Characteristics of Japanese Ivy (Parthenocissus tricuspidata) in the Wild

Characteristics of Japanese Ivy (Parthenocissus tricuspidata) in the Wild

Japanese ivy or Japanese creeper (Parthenocissus tricuspidata) is a flowering plant in the Vitaceae family that originates from East Asia, including Korea, Japan, and northern and eastern China.

Although not related to true ivy, Parthenocissus tricuspidata is commonly known as Japanese ivy, Japanese creeper, Boston ivy, Grape ivy, and sometimes Woodbine although the latter name may refer to several different species of vine.

In Mandarin, this plant has several names, namely 冰火虎 which means “wall climbing tiger”), or 山虎 “mountain climbing tiger” (which refers to the Hedera helix plant).

In Taiwanese Hokkien, this plant also has several names, including 牆壁藤 meaning “wall vine”, 𬦰山虎 “mountain climbing tiger”, 紅葛 “red vine”, 紅骨蛇 “red-boned snake” (a name which refers to at least five other plants as well).

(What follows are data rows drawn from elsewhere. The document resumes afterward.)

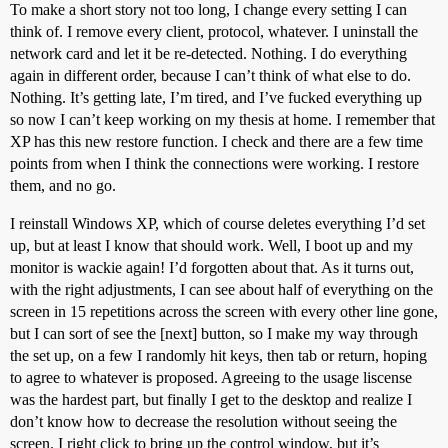
To make a short story not too long, I change every setting I can
think of. I remove every client, protocol, whatever. I uninstall the
network card and let it be re-detected. Nothing. I do everything
again in different order, because I can’t think of what else to do.
Nothing. It’s getting late, I’m tired, and I’ve fucked everything up
so now I can’t keep working on my thesis at home. I remember that
XP has this new restore function. I check and there are a few time
points from when I think the connections were working. I restore
them, and no go.
I reinstall Windows XP, which of course deletes everything I’d set
up, but at least I know that should work. Well, I boot up and my
monitor is wackie again! I’d forgotten about that. As it turns out,
with the right adjustments, I can see about half of everything on the
screen in 15 repetitions across the screen with every other line gone,
but I can sort of see the [next] button, so I make my way through
the set up, on a few I randomly hit keys, then tab or return, hoping
to agree to whatever is proposed. Agreeing to the usage liscense
was the hardest part, but finally I get to the desktop and realize I
don’t know how to decrease the resolution without seeing the
screen. I right click to bring up the control window, but it’s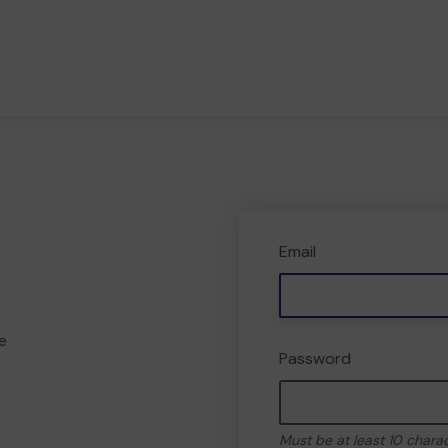
Email
e
Password
Must be at least 10 chara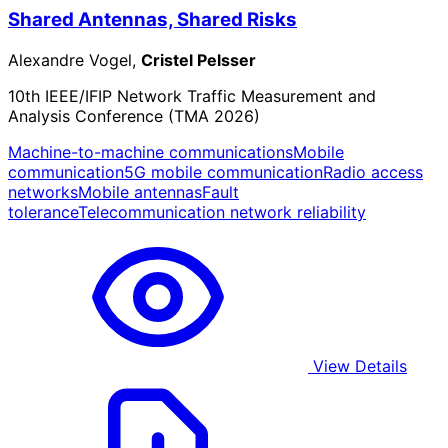
Shared Antennas, Shared Risks
Alexandre Vogel,
Cristel Pelsser
10th IEEE/IFIP Network Traffic Measurement and
Analysis Conference (TMA 2026)
Machine-to-machine communications
Mobile
communication
5G mobile communication
Radio access
networks
Mobile antennas
Fault
tolerance
Telecommunication network reliability
View Details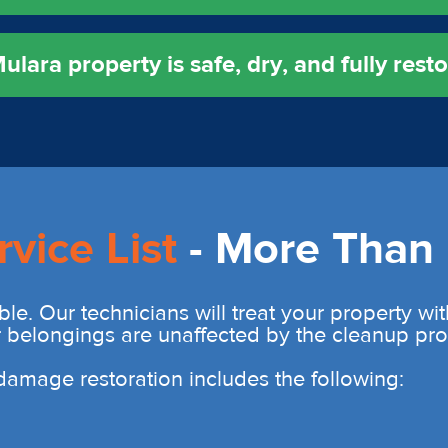
lara property is safe, dry, and fully resto
rvice List
- More Than 
ble. Our technicians will treat your property wi
r belongings are unaffected by the cleanup pro
r damage restoration includes the following: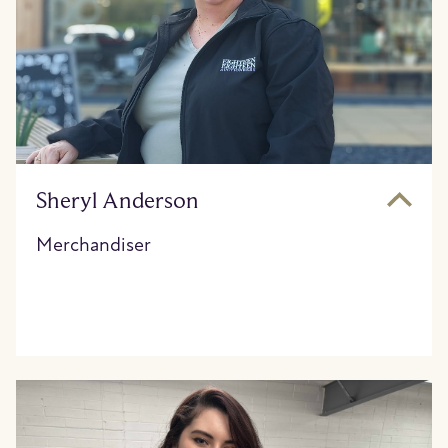
Sheryl Anderson
Merchandiser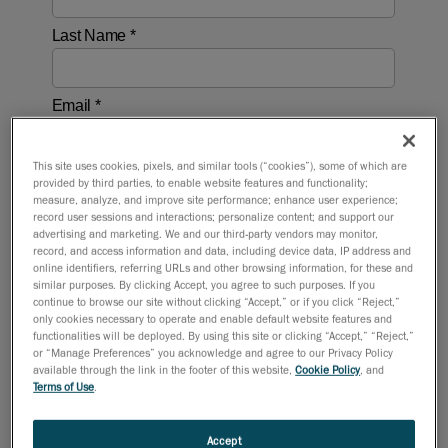
This site uses cookies, pixels, and similar tools (“cookies”), some of which are
provided by third parties, to enable website features and functionality;
measure, analyze, and improve site performance; enhance user experience;
record user sessions and interactions; personalize content; and support our
advertising and marketing. We and our third-party vendors may monitor,
record, and access information and data, including device data, IP address and
online identifiers, referring URLs and other browsing information, for these and
similar purposes. By clicking Accept, you agree to such purposes. If you
continue to browse our site without clicking “Accept,” or if you click “Reject,”
only cookies necessary to operate and enable default website features and
functionalities will be deployed. By using this site or clicking “Accept,” “Reject,”
or “Manage Preferences” you acknowledge and agree to our Privacy Policy
available through the link in the footer of this website,
Cookie Policy
, and
Terms of Use
.
Accept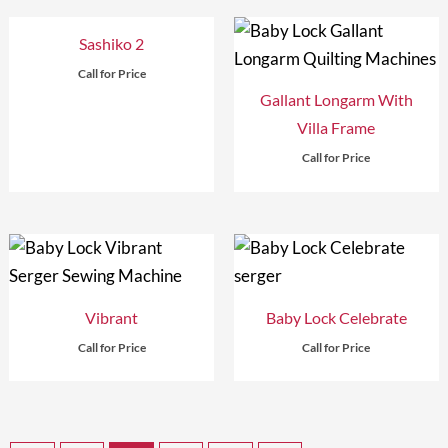
Sashiko 2
Call for Price
Gallant Longarm With
Villa Frame
Call for Price
Vibrant
Baby Lock Celebrate
Call for Price
Call for Price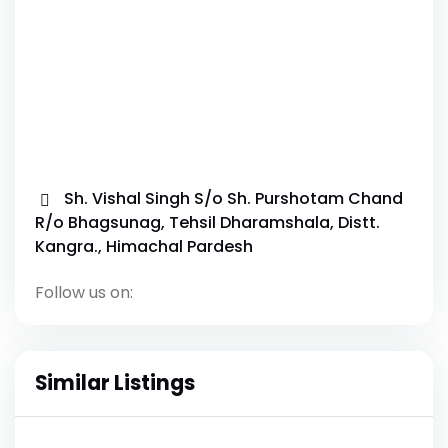
Sh. Vishal Singh S/o Sh. Purshotam Chand
R/o Bhagsunag, Tehsil Dharamshala, Distt.
Kangra., Himachal Pardesh
Follow us on:
Similar Listings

In Korean, this plant is called 담쟁이덩굴 referring to plants that grow on walls. In the context of traditional Korean medicine, it is known as 지금 /地錦.

In Japanese, vines are usually known as Tsuta (萦) meaning “ivy”, but also as Amazura or Jinishiki.

In Okinawa, vines are called 蔦;つぃた.

Characteristics of Japanese Ivy Leaf

Parthenocissus tricuspidata Leaf
Source: theyeti

The leaves are simple, palmate lobed with three lobes, sometimes unlobed or with five lobes, and three leaflets, leaf width ranges from 5-22 cm.

Characteristics of Japanese Ivy Flower

Parthenocissus tricuspidata Flower
Source: Alamy

The flowers are inconspicuous, greenish or yellowish, and in clusters.

Characteristics of Japanese Ivy Fruit

Parthenocissus tricuspidata Fruit
Source: fritzrichter

The fruit is a small dark blue to black grape with a diameter of 5-10 mm.

Characteristics of Japanese Ivy

Parthenocissus tricuspidata Plant
Source: Esveld

Japanese ivy grows as a deciduous woody vine that can climb to heights of 30 meters or more if given appropriate support.

Japanese ivy uses adhesive pads to stick to surfaces, allowing it to climb trees, walls, and other structures vertically. Contact with the surface signals the adhesive pad to expel mucus through microscopic pores that dry out and create a strong adhesive bond. The ability of a single adhesive pad to support thousands of times its weight can be explored as a model for new biomimetic materials.

Benefits of Japanese Ivy

In its native area, this plant has traditional medicinal uses, especially in China and Korea, and as a culinary sweetener in Japan.

Both within and outside East Asia, it is primarily used as an ornamental plant, especially the cultivar Parthenocissus tricuspidata ‘Veitchii’.

Like related vines, Japanese ivy is widely planted to cover the facades of masonry buildings. This use is economically important because, shading the walls during the summer, can significantly reduce cooling costs.

Even though the roots do not penetrate the surface of the building and only stick to it, surface damage can occur such as paint marks due to attempts to tear the plant from the wall. However, if the plant is killed first, for example by cutting the vines from the base, the adhesive pad will eventually break down to the point where the plant can be easily removed from the wall.

In the US, Japanese ivy is used on the brick walls of the Chicago Cubs’ Wrigley Field baseball field along with Oriental bittersweet (Celastrus orbiculatus).